→ **Problem details**:
Omit any picture, and return the remaining data exactly as written.

Stored data entries:
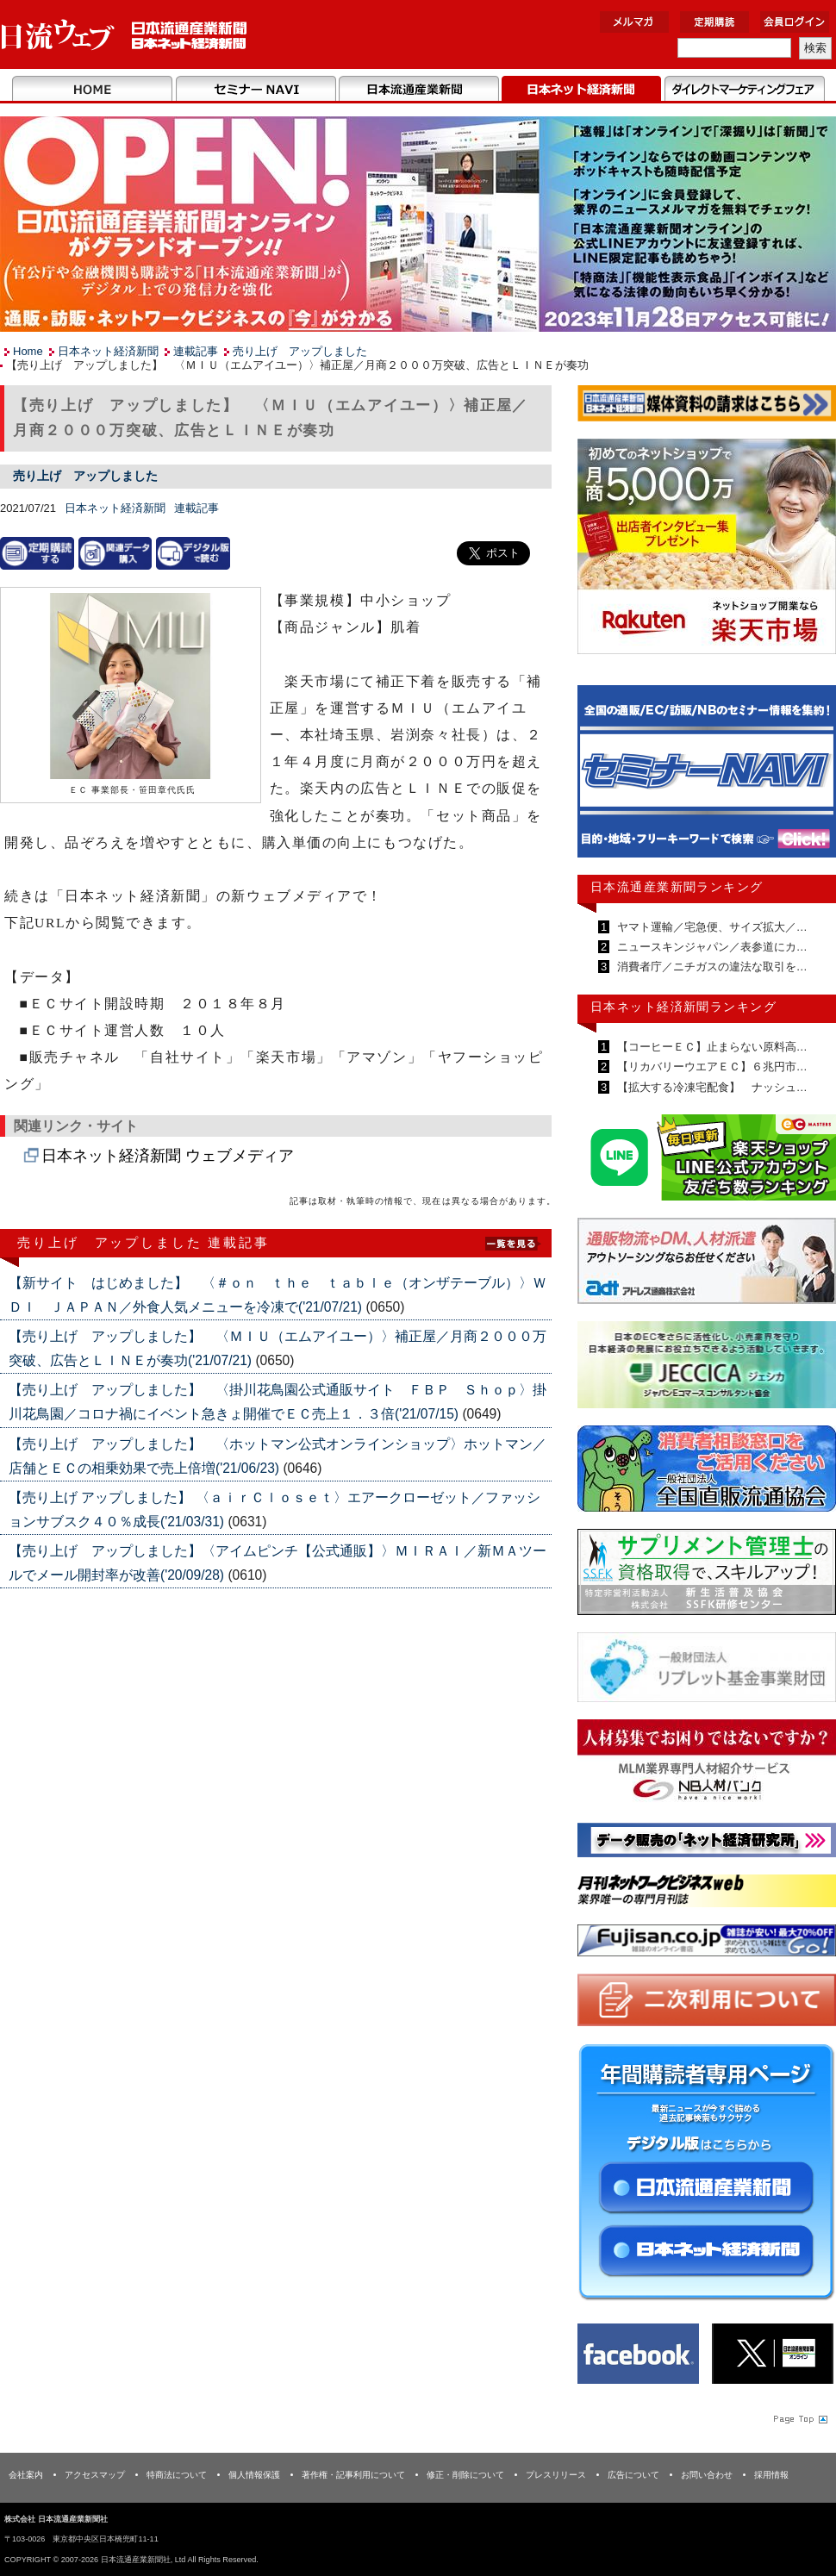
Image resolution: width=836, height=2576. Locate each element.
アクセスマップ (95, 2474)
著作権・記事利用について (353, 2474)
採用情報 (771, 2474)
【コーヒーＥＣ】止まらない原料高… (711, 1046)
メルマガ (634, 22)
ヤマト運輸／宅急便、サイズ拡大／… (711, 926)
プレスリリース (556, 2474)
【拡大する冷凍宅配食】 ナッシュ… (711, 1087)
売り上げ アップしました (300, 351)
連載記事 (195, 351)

→ **Exercise solution**:
Image resolution: width=836, height=2576. Locate each element.
アクセスマップ (95, 2474)
著作権・記事利用について (353, 2474)
採用情報 (771, 2474)
【コーヒーＥＣ】止まらない原料高… (711, 1046)
メルマガ (634, 22)
ヤマト運輸／宅急便、サイズ拡大／… (711, 926)
プレスリリース (556, 2474)
【拡大する冷凍宅配食】 ナッシュ… (711, 1087)
売り上げ アップしました (300, 351)
連載記事 (195, 351)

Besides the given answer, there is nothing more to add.